**Extracted data**
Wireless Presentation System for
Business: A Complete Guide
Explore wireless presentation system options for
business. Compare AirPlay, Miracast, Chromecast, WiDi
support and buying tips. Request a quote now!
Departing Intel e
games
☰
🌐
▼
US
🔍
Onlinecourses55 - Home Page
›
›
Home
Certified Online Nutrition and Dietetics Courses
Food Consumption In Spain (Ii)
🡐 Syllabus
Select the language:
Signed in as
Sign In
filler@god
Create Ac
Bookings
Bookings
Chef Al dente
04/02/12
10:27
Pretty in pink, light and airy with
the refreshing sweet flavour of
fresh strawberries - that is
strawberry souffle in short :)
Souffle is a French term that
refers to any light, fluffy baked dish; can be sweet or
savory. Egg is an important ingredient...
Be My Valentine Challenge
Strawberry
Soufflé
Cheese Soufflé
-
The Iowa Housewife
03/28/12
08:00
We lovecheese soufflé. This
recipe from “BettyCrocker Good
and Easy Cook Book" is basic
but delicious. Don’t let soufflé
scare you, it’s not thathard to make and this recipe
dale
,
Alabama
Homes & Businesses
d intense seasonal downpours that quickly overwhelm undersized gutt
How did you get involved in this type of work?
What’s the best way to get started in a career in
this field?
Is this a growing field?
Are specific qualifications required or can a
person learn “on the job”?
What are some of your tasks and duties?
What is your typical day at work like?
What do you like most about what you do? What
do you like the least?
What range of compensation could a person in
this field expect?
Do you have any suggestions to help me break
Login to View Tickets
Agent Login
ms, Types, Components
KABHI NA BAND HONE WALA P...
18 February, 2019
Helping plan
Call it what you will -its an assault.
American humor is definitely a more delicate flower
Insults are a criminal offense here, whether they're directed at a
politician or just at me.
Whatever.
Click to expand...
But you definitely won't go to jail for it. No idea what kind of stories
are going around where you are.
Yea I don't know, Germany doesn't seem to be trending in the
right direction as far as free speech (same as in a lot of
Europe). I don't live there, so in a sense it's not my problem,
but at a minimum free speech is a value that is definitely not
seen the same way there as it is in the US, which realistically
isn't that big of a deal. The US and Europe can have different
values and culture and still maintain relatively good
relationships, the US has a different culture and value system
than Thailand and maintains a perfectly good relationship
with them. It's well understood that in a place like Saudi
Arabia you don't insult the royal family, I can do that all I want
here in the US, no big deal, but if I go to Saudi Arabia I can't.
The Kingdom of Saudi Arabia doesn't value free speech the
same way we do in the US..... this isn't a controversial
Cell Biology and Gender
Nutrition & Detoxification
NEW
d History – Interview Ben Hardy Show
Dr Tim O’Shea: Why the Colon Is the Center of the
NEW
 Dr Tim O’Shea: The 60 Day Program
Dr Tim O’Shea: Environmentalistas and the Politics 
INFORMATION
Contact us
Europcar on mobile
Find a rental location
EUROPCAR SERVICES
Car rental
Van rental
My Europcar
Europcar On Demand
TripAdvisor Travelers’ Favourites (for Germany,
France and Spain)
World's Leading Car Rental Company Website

**Your assignment**
Send back exactly the lines of the listing above starting at the one with "refers to any" and ending at the one with "How did you", inclusive, and no others.

**Result of this exercise**
refers to any light, fluffy baked dish; can be sweet or
savory. Egg is an important ingredient...
Be My Valentine Challenge
Strawberry
Soufflé
Cheese Soufflé
-
The Iowa Housewife
03/28/12
08:00
We lovecheese soufflé. This
recipe from “BettyCrocker Good
and Easy Cook Book" is basic
but delicious. Don’t let soufflé
scare you, it’s not thathard to make and this recipe
dale
,
Alabama
Homes & Businesses
d intense seasonal downpours that quickly overwhelm undersized gutt
How did you get involved in this type of work?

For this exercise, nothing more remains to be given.